╭─ RECORDS TO PROCESS

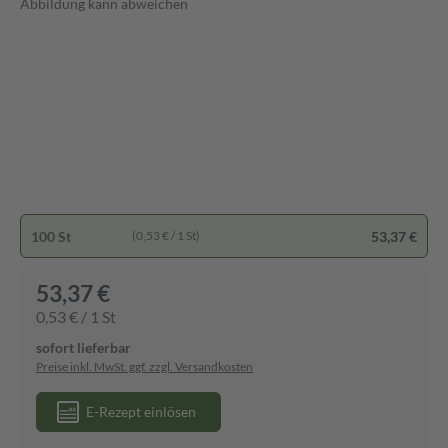
Abbildung kann abweichen
100 St
53,37 €
(0,53 € / 1 St)
53,37 €
0,53 € / 1 St
sofort lieferbar
Preise inkl. MwSt. ggf. zzgl. Versandkosten
E-Rezept einlösen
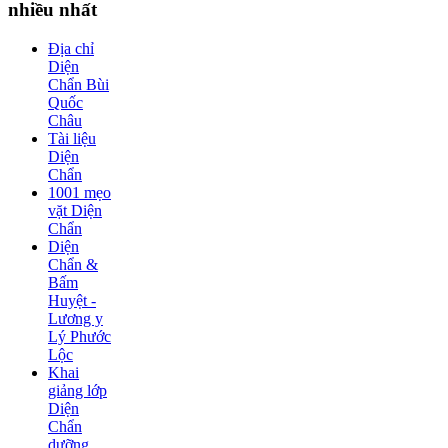
nhiều nhất
Địa chỉ
Diện
Chẩn Bùi
Quốc
Châu
Tài liệu
Diện
Chẩn
1001 mẹo
vặt Diện
Chẩn
Diện
Chẩn &
Bấm
Huyệt -
Lương y
Lý Phước
Lộc
Khai
giảng lớp
Diện
Chẩn
dưỡng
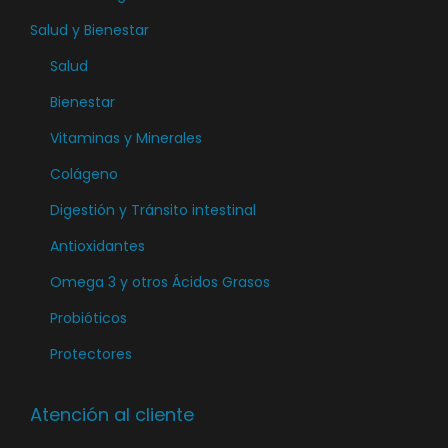
p
e
l
Salud y Bienestar
á
l
e
Salud
g
e
g
Bienestar
i
g
i
n
i
Vitaminas y Minerales
r
a
r
e
Colágeno
d
e
n
Digestión y Tránsito intestinal
e
n
l
p
l
Antioxidantes
a
r
a
p
Omega 3 y otros Ácidos Grasos
o
p
á
Probióticos
d
á
g
Protectores
u
g
i
c
i
n
t
n
Atención al cliente
a
o
a
d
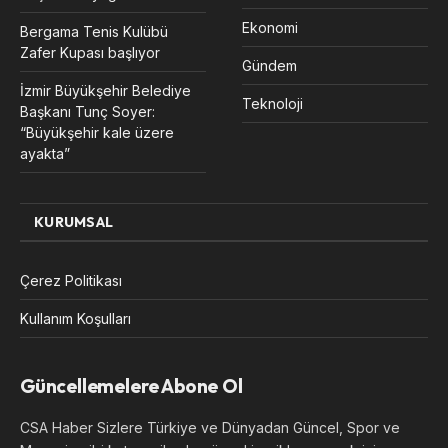
Ekonomi
Bergama Tenis Kulübü
Zafer Kupası başlıyor
Gündem
İzmir Büyükşehir Belediye
Teknoloji
Başkanı Tunç Soyer:
“Büyükşehir kale üzere
ayakta”
KURUMSAL
Çerez Politikası
Kullanım Koşulları
Güncellemelere Abone Ol
CSA Haber Sizlere Türkiye ve Dünyadan Güncel, Spor ve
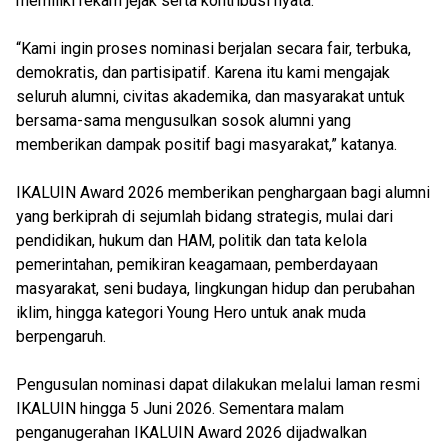
memiliki rekam jejak serta kontribusi nyata.
“Kami ingin proses nominasi berjalan secara fair, terbuka,
demokratis, dan partisipatif. Karena itu kami mengajak
seluruh alumni, civitas akademika, dan masyarakat untuk
bersama-sama mengusulkan sosok alumni yang
memberikan dampak positif bagi masyarakat,” katanya.
IKALUIN Award 2026 memberikan penghargaan bagi alumni
yang berkiprah di sejumlah bidang strategis, mulai dari
pendidikan, hukum dan HAM, politik dan tata kelola
pemerintahan, pemikiran keagamaan, pemberdayaan
masyarakat, seni budaya, lingkungan hidup dan perubahan
iklim, hingga kategori Young Hero untuk anak muda
berpengaruh.
Pengusulan nominasi dapat dilakukan melalui laman resmi
IKALUIN hingga 5 Juni 2026. Sementara malam
penganugerahan IKALUIN Award 2026 dijadwalkan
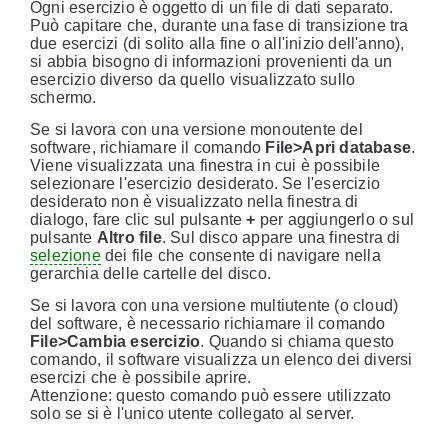
Ogni esercizio è oggetto di un file di dati separato.
Può capitare che, durante una fase di transizione tra
due esercizi (di solito alla fine o all'inizio dell'anno),
si abbia bisogno di informazioni provenienti da un
esercizio diverso da quello visualizzato sullo
schermo.
Se si lavora con una versione monoutente del
software, richiamare il comando
File>Apri database
.
Viene visualizzata una finestra in cui è possibile
selezionare l'esercizio desiderato. Se l'esercizio
desiderato non è visualizzato nella finestra di
dialogo, fare clic sul pulsante
+
per aggiungerlo o sul
pulsante
Altro file
. Sul disco appare una finestra di
selezione
dei file che consente di navigare nella
gerarchia delle cartelle del disco.
Se si lavora con una versione multiutente (o cloud)
del software, è necessario richiamare il comando
File>Cambia esercizio
. Quando si chiama questo
comando, il software visualizza un elenco dei diversi
esercizi che è possibile aprire.
Attenzione: questo comando può essere utilizzato
solo se si è l'unico utente collegato al server.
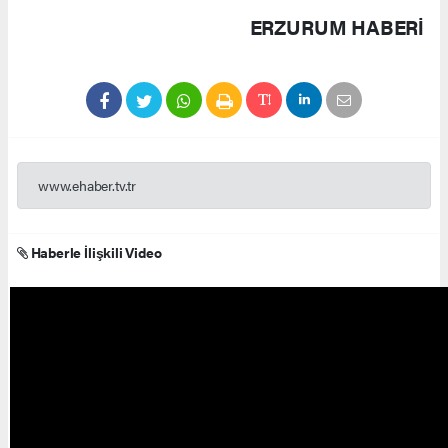
ERZURUM HABERİ
www.ehaber.tv.tr
Haberle İlişkili Video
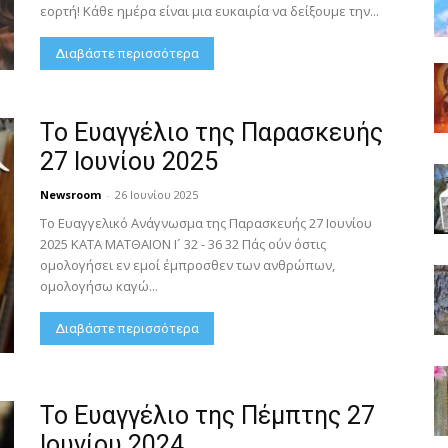
εορτή! Κάθε ημέρα είναι μια ευκαιρία να δείξουμε την...
Διαβάστε περισσότερα
Το Ευαγγέλιο της Παρασκευής
27 Ιουνίου 2025
Newsroom
-
26 Ιουνίου 2025
Το Ευαγγελικό Ανάγνωσμα της Παρασκευής 27 Ιουνίου
2025 ΚΑΤΑ ΜΑΤΘΑΙΟΝ Ι´ 32 - 36 32 Πάς ούν όστις
ομολογήσει εν εμοί έμπροσθεν των ανθρώπων,
ομολογήσω καγώ...
Διαβάστε περισσότερα
Το Ευαγγέλιο της Πέμπτης 27
Ιουνίου 2024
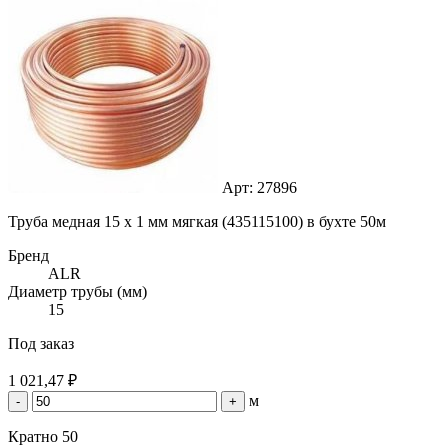
Арт: 27896
Труба медная 15 х 1 мм мягкая (435115100) в бухте 50м
Бренд
ALR
Диаметр трубы (мм)
15
Под заказ
1 021,47 ₽
м
-
+
Кратно 50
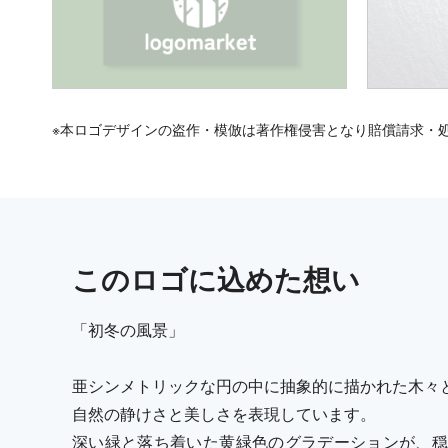
※本ロゴデザインの盗作・模倣は著作権侵害となり賠償請求・
この
ロゴ
に込めた想い
「初冬の風景」
亜シンメトリックな円の中に抽象的に描かれた木々
自然の静けさと美しさを表現しています。
深い緑と落ち着いた黄緑色のグラデーションが、穏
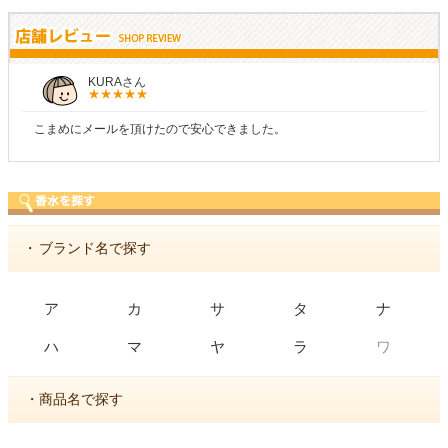
しらすさん
商品が早く届いたのでよかったです。また利用させても
・
ブランド名で探す
ア
カ
サ
タ
ナ
ワ
ハ
マ
ヤ
ラ
・商品名で探す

╰─

Each record should be quoted exactly, with the images omitted.

Abbildung kann abweichen
100 St
53,37 €
(0,53 € / 1 St)
53,37 €
0,53 € / 1 St
sofort lieferbar
Preise inkl. MwSt. ggf. zzgl. Versandkosten
E-Rezept einlösen
nhiều nhất
Địa chỉ
Diện
Chẩn Bùi
Quốc
Châu
Tài liệu
Diện
Chẩn
1001 mẹo
vặt Diện
Chẩn
Diện
Chẩn &
Bấm
Huyệt -
Lương y
Lý Phước
Lộc
Khai
giảng lớp
Diện
Chẩn
dưỡng
p
e
l
Salud y Bienestar
á
l
e
Salud
g
e
g
Bienestar
i
g
i
n
i
Vitaminas y Minerales
r
a
r
e
Colágeno
d
e
n
Digestión y Tránsito intestinal
e
n
l
p
l
Antioxidantes
a
r
a
p
Omega 3 y otros Ácidos Grasos
o
p
á
Probióticos
d
á
g
Protectores
u
g
i
c
i
n
t
n
Atención al cliente
a
o
a
d
Ekonomi
Bergama Tenis Kulübü
Zafer Kupası başlıyor
Gündem
İzmir Büyükşehir Belediye
Teknoloji
Başkanı Tunç Soyer:
“Büyükşehir kale üzere
ayakta”
KURUMSAL
Çerez Politikası
Kullanım Koşulları
Güncellemelere Abone Ol
CSA Haber Sizlere Türkiye ve Dünyadan Güncel, Spor ve
memiliki rekam jejak serta kontribusi nyata.
“Kami ingin proses nominasi berjalan secara fair, terbuka,
demokratis, dan partisipatif. Karena itu kami mengajak
seluruh alumni, civitas akademika, dan masyarakat untuk
bersama-sama mengusulkan sosok alumni yang
memberikan dampak positif bagi masyarakat,” katanya.
IKALUIN Award 2026 memberikan penghargaan bagi alumni
yang berkiprah di sejumlah bidang strategis, mulai dari
pendidikan, hukum dan HAM, politik dan tata kelola
pemerintahan, pemikiran keagamaan, pemberdayaan
masyarakat, seni budaya, lingkungan hidup dan perubahan
iklim, hingga kategori Young Hero untuk anak muda
berpengaruh.
Pengusulan nominasi dapat dilakukan melalui laman resmi
IKALUIN hingga 5 Juni 2026. Sementara malam
penganugerahan IKALUIN Award 2026 dijadwalkan
Ogni esercizio è oggetto di un file di dati separato.
Può capitare che, durante una fase di transizione tra
due esercizi (di solito alla fine o all'inizio dell'anno),
si abbia bisogno di informazioni provenienti da un
esercizio diverso da quello visualizzato sullo
schermo.
Se si lavora con una versione monoutente del
software, richiamare il comando
File>Apri database
.
Viene visualizzata una finestra in cui è possibile
selezionare l'esercizio desiderato. Se l'esercizio
desiderato non è visualizzato nella finestra di
dialogo, fare clic sul pulsante
+
per aggiungerlo o sul
pulsante
Altro file
. Sul disco appare una finestra di
selezione
dei file che consente di navigare nella
gerarchia delle cartelle del disco.
Se si lavora con una versione multiutente (o cloud)
del software, è necessario richiamare il comando
File>Cambia esercizio
. Quando si chiama questo
comando, il software visualizza un elenco dei diversi
esercizi che è possibile aprire.
Attenzione: questo comando può essere utilizzato
solo se si è l'unico utente collegato al server.
ERZURUM HABERİ
www.ehaber.tv.tr
Haberle İlişkili Video
εορτή! Κάθε ημέρα είναι μια ευκαιρία να δείξουμε την...
Διαβάστε περισσότερα
Το Ευαγγέλιο της Παρασκευής
27 Ιουνίου 2025
Newsroom
-
26 Ιουνίου 2025
Το Ευαγγελικό Ανάγνωσμα της Παρασκευής 27 Ιουνίου
2025 ΚΑΤΑ ΜΑΤΘΑΙΟΝ Ι´ 32 - 36 32 Πάς ούν όστις
ομολογήσει εν εμοί έμπροσθεν των ανθρώπων,
ομολογήσω καγώ...
Διαβάστε περισσότερα
Το Ευαγγέλιο της Πέμπτης 27
Ιουνίου 2024
Арт: 27896
Труба медная 15 х 1 мм мягкая (435115100) в бухте 50м
Бренд
ALR
Диаметр трубы (мм)
15
Под заказ
1 021,47 ₽
м
-
+
Кратно 50
※本ロゴデザインの盗作・模倣は著作権侵害となり賠償請求・
この
ロゴ
に込めた想い
「初冬の風景」
亜シンメトリックな円の中に抽象的に描かれた木々
自然の静けさと美しさを表現しています。
深い緑と落ち着いた黄緑色のグラデーションが、穏
しらすさん
商品が早く届いたのでよかったです。また利用させても
・
ブランド名で探す
ア
カ
サ
タ
ナ
ワ
ハ
マ
ヤ
ラ
・商品名で探す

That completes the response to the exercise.